The facts speak for themselves. In 1857, the Central America, a sidewheel steamer ferrying passengers fresh from the gold rush of California to New York and laden with 21 tons of California gold, encountered a severe storm off the Carolina coast and sank, carrying more than 400 passengers and all her cargo with her. She then sat for 132 years, 200 miles offshore and almost two miles below the ocean's surface--a depth at which she was assumed to be unrecoverable--until 1989, when a deep-water research vessel sailed into the harbour at Norfolk, Virginia, fat with salvaged gold coins and bullion estimated to be worth $1 billion.
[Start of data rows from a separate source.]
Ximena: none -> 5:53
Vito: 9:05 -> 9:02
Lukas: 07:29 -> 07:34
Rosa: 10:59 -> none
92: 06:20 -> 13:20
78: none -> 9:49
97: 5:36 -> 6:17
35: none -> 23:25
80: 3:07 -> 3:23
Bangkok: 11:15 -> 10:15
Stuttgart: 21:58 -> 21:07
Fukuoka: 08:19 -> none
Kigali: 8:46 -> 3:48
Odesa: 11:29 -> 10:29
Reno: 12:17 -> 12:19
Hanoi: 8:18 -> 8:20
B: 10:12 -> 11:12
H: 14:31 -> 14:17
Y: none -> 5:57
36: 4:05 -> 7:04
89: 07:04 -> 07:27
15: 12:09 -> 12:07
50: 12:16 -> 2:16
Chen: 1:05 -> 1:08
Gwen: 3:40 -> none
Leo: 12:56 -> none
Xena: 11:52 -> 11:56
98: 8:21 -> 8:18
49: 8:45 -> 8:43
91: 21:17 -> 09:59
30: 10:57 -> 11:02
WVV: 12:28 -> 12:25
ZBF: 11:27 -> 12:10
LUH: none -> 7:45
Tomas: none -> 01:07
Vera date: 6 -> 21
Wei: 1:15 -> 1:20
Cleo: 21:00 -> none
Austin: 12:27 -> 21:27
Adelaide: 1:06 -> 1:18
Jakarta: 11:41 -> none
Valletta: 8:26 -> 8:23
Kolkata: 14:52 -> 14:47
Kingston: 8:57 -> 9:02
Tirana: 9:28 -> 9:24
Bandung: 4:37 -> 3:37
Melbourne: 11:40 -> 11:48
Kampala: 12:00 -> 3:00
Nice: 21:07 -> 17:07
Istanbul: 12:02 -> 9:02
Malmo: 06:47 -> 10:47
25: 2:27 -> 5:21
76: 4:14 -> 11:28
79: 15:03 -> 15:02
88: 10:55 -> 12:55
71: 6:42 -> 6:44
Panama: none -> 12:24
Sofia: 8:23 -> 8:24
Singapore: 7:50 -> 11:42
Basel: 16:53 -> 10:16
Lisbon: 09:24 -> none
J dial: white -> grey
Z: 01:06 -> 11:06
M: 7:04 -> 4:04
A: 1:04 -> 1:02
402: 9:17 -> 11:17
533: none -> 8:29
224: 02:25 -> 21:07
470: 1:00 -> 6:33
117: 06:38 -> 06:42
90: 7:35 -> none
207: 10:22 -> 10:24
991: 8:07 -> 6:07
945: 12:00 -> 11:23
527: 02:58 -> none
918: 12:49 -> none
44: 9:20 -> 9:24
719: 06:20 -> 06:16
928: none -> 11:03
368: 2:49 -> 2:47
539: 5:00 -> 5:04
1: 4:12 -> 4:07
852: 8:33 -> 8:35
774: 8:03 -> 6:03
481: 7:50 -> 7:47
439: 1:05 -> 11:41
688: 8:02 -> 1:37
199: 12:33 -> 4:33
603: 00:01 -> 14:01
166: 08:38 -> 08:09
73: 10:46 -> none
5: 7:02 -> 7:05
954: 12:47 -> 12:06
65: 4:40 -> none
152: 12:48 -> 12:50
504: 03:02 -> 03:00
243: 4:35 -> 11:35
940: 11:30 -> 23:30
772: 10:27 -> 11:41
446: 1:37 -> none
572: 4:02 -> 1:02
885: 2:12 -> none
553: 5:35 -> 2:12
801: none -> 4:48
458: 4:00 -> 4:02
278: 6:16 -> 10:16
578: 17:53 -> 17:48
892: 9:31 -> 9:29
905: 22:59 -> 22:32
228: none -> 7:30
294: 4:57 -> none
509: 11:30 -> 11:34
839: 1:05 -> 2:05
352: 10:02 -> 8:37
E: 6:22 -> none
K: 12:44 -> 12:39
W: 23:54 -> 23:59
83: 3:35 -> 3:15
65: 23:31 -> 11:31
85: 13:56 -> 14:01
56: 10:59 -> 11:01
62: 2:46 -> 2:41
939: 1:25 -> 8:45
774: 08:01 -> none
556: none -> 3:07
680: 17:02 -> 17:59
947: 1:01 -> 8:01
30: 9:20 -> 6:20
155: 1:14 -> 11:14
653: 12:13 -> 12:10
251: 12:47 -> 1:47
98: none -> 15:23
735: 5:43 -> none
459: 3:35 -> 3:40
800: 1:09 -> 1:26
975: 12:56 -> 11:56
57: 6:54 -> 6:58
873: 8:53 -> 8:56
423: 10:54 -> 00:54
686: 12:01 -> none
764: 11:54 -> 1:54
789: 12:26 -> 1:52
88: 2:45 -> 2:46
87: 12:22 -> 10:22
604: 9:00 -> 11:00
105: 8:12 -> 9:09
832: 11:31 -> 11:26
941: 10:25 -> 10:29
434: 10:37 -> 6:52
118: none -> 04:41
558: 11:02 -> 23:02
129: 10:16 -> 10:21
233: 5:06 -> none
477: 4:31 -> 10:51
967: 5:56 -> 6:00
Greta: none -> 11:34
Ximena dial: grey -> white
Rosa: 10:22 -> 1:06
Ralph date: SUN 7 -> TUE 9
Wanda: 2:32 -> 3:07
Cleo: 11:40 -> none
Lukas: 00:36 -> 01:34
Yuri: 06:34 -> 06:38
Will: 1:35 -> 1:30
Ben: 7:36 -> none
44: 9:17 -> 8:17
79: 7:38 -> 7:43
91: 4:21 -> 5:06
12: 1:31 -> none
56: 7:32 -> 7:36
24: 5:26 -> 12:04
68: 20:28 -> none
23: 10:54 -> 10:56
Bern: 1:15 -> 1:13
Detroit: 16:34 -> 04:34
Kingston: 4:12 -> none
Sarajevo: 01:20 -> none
Author Gary Kinder wisely lets the story of the Columbus-America Dicovery Group, led by maverick scientist and entrepreneur Tommy Thompson, unfold without hyperbole. Kinder interweaves the tale of the Central America and her passengers and crew with Thompson's own story of growing up landlocked in Ohio. An irrepressible tinkerer and explorer even in his childhood days, his progress to adulthood as a young man who always had "7 to 14" projects on the table or spinning in his head adds fascinating texture and depth to the story. One of those projects would become the unlikely recovery of the stricken steamer, and the resourcefulness and drive with which the project proceeds is contrasted poignantly in the narrative with the Central America's doomed battle to stay afloat in 1857.

Thompson, who spent nearly a decade planning and organizing his recovery effort, emerges as one of the great unsung adventurers of these times (the technical innovations alone required for such a task produced a windfall for the scientific community and defined a new state of the art for deep-sea explorers and treasure hunters), and the story of the steamer's sinking is compelling enough to make any reader wonder why the Central America sinking hasn't achieved greater notoriety in this Titanic-dominated area.